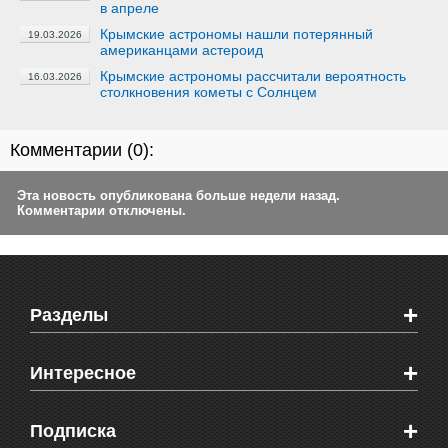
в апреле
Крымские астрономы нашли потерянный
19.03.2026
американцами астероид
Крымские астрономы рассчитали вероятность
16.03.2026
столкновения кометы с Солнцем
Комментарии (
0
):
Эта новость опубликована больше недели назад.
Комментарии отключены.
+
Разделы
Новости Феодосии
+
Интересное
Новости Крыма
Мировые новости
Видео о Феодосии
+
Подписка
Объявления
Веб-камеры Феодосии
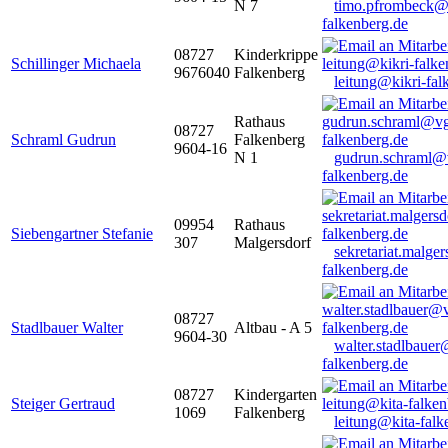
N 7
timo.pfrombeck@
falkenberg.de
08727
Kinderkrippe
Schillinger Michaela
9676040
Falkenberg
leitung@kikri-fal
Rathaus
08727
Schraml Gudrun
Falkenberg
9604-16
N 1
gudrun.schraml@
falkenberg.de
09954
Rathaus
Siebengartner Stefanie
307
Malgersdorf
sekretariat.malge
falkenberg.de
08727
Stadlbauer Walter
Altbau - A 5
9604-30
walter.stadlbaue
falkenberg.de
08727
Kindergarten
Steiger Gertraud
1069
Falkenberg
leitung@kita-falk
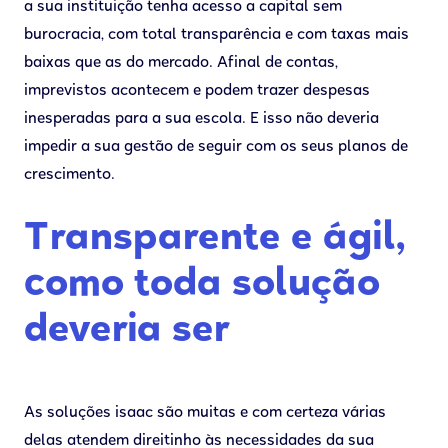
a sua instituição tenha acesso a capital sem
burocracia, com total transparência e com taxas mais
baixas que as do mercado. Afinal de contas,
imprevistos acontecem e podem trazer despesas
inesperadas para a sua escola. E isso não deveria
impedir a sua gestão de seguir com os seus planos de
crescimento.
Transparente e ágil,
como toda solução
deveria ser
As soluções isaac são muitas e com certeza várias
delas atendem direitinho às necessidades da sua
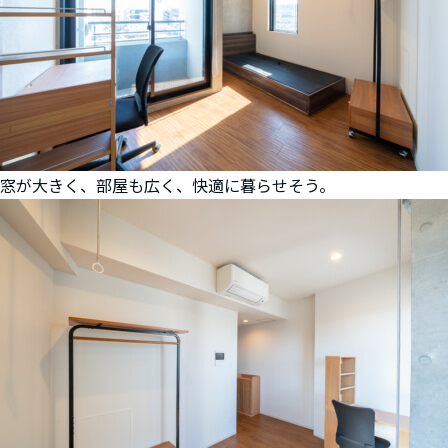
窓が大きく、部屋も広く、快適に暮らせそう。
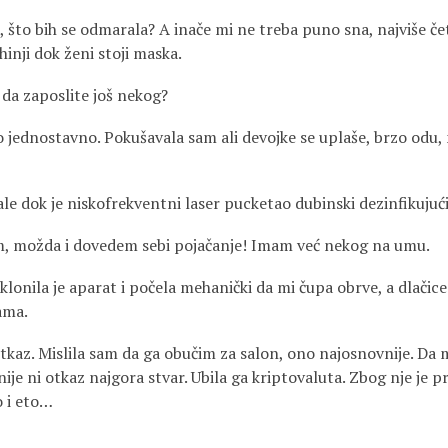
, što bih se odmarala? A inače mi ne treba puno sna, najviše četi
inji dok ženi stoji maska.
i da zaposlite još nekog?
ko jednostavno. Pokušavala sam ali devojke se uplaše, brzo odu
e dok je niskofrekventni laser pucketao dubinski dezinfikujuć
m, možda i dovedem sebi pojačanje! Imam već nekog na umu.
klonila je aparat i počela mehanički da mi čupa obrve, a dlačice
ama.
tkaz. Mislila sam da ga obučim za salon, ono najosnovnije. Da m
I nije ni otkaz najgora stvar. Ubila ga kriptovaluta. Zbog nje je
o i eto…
*-*-*
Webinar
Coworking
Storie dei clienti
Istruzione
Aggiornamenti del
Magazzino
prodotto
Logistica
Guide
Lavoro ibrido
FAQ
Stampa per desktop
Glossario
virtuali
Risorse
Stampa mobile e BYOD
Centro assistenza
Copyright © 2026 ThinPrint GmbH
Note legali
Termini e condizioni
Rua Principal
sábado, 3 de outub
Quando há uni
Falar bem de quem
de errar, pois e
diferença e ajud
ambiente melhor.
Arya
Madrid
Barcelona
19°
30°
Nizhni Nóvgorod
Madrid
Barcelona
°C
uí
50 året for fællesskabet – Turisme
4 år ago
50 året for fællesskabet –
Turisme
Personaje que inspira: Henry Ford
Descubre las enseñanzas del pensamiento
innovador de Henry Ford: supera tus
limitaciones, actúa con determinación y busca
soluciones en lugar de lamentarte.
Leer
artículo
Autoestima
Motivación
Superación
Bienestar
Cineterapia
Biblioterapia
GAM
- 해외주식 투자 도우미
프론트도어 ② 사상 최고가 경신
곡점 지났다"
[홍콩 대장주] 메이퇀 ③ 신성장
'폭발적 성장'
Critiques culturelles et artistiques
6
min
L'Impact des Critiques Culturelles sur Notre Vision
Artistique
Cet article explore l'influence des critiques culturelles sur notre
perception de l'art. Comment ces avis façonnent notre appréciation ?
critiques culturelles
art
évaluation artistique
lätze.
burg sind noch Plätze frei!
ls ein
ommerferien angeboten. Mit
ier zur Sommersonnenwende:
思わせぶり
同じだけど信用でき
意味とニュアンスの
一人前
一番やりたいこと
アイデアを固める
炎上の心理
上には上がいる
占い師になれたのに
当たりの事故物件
*-*-*
▸ **WHAT IS BEING ASKED**: The response must repeat exactly the lines above from the one with "窓が大きく、部屋も広く、快適に暮らせそう。" through the one with "e dok je niskofrekventni", including both, and must contain no pictures and no other text.

▸ **SOLUTION TO THE EXERCISE**:
窓が大きく、部屋も広く、快適に暮らせそう。
, što bih se odmarala? A inače mi ne treba puno sna, najviše četi
inji dok ženi stoji maska.
i da zaposlite još nekog?
ko jednostavno. Pokušavala sam ali devojke se uplaše, brzo odu
e dok je niskofrekventni laser pucketao dubinski dezinfikujuć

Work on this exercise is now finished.